=== Section Start ===
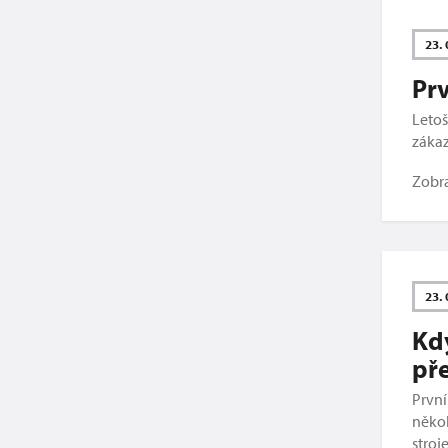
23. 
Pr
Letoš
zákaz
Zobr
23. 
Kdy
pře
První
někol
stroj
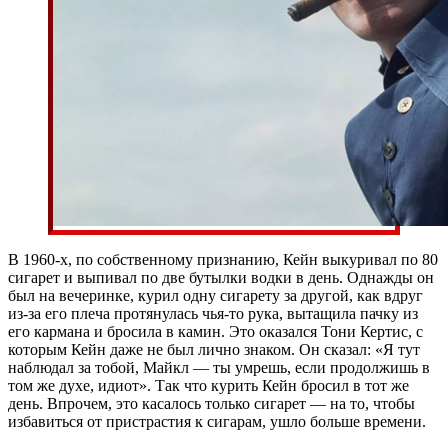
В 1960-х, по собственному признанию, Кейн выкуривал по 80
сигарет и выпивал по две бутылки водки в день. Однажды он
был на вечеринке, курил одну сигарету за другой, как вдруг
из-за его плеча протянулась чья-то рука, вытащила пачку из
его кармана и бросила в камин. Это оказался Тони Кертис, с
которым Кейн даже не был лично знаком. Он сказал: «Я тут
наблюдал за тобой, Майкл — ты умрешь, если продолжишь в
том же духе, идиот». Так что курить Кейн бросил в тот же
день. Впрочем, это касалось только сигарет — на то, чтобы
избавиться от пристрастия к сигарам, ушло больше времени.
=== Section End ===
=== Section Start ===
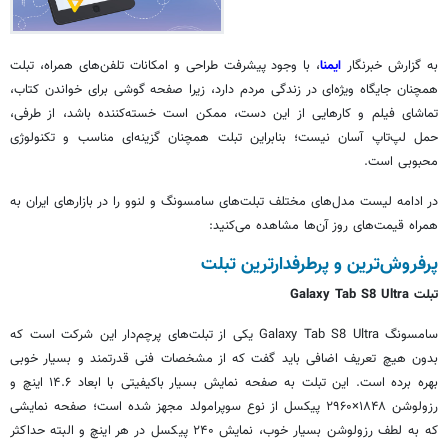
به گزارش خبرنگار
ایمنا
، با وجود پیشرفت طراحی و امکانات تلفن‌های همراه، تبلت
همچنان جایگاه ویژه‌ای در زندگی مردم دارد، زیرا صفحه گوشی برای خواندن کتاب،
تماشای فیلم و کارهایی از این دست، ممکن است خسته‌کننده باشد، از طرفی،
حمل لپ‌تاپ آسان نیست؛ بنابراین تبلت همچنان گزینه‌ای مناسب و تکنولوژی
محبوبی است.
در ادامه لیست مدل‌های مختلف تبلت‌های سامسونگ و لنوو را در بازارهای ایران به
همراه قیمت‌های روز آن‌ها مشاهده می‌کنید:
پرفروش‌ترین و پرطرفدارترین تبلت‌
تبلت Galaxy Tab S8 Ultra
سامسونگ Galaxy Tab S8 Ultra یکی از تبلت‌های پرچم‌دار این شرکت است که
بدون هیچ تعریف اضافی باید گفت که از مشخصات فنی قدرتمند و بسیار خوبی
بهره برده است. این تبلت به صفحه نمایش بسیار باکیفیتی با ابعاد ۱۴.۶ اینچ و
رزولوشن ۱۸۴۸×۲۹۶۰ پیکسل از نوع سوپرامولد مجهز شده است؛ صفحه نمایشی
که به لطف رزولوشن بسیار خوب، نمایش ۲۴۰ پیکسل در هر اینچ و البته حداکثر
=== Section End ===
=== Section Start ===
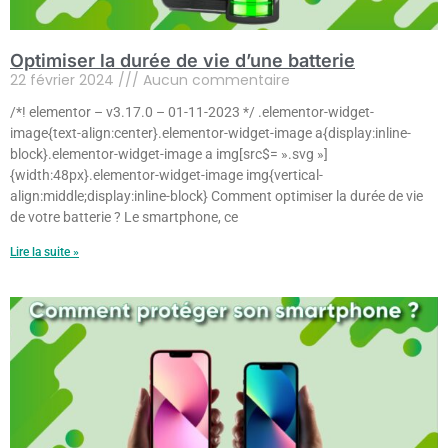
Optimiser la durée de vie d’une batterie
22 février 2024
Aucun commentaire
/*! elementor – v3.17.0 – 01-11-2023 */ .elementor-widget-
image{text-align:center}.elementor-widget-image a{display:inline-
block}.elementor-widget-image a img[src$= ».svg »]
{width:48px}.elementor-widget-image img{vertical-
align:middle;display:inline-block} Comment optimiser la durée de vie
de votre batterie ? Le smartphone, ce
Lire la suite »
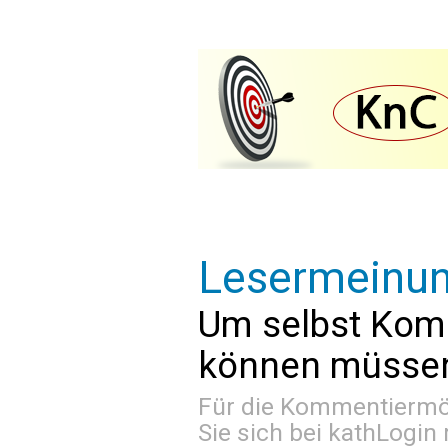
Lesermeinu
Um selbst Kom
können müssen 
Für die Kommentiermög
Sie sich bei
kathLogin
=== Section End ===
=== EXERCISE INSTRUCTIONS ===
Look for the word "پیکسل" in the records above, count the lines that hold it, and give only that number.

=== SOLVED PROBLEM ===
2